Rio ist heute eine Stadt im Belagerungszustand. An den Stränden stehen Soldaten, auf den Hauptverkehrsachsen kontrollieren Polizisten, und im olympischen Dorf patrouilliert die Bundespolizei Força Nacional. Insgesamt 85.000 Angehörige der Sicherheitskräfte sollen Sportler, Betreuer, Offizielle und das Publikum schützen, mehr als doppelt so viele wie in London 2012. Rios Hotels sind zu 90 Prozent ausgelastet, eine halbe Million Touristen wird erwartet.

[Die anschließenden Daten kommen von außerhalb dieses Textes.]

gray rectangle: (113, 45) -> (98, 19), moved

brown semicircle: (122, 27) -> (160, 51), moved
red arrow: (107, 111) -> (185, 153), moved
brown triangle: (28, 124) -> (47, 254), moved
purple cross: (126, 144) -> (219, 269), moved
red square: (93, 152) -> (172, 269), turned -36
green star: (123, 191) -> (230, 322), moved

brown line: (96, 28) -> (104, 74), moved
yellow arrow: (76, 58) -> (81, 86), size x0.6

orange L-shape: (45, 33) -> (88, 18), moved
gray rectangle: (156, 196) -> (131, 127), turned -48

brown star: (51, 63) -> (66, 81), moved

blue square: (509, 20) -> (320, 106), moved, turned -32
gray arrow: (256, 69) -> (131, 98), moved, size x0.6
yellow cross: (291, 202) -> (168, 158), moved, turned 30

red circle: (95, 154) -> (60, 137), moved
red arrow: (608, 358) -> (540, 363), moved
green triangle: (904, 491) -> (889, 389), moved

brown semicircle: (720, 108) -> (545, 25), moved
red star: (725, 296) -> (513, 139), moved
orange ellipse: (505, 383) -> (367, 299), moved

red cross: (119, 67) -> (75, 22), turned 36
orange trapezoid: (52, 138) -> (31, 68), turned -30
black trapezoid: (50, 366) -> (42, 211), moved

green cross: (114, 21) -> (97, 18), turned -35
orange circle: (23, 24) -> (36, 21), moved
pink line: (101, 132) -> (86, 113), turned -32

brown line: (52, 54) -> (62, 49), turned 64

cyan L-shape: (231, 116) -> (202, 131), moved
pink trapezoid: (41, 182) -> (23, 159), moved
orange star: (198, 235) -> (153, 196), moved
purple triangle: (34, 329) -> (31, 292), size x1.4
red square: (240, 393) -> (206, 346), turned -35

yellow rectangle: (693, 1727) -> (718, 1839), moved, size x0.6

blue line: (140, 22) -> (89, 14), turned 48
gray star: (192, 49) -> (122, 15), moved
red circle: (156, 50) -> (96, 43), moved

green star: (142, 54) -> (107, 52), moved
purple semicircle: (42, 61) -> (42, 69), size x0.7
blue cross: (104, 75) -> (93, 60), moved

Geheimdienstkooperation mit Paris

Jeden Morgen lässt sich Interimspräsident Michel Temer vom nationalen Sicherheitsberater, dem Armeegeneral Sérgio Etchegoyen, persönlich briefen. Temers Verteidigungsminister, Raul Jungmann, erklärte nach dem Anschlag von Nizza, Brasilien stehe in Kontakt mit den Geheimdiensten von mehr als 90 Ländern. Besonders eng ist die Zusammenarbeit offenbar mit Frankreich. Am 17. Juli, drei Tage nach Nizza, reiste eine Delegation des brasilianischen Geheimdienstes, Abin, nach Paris, um neueste Erkenntnisse auszutauschen. Ebenso intensiv ist die Kooperation mit US-Diensten.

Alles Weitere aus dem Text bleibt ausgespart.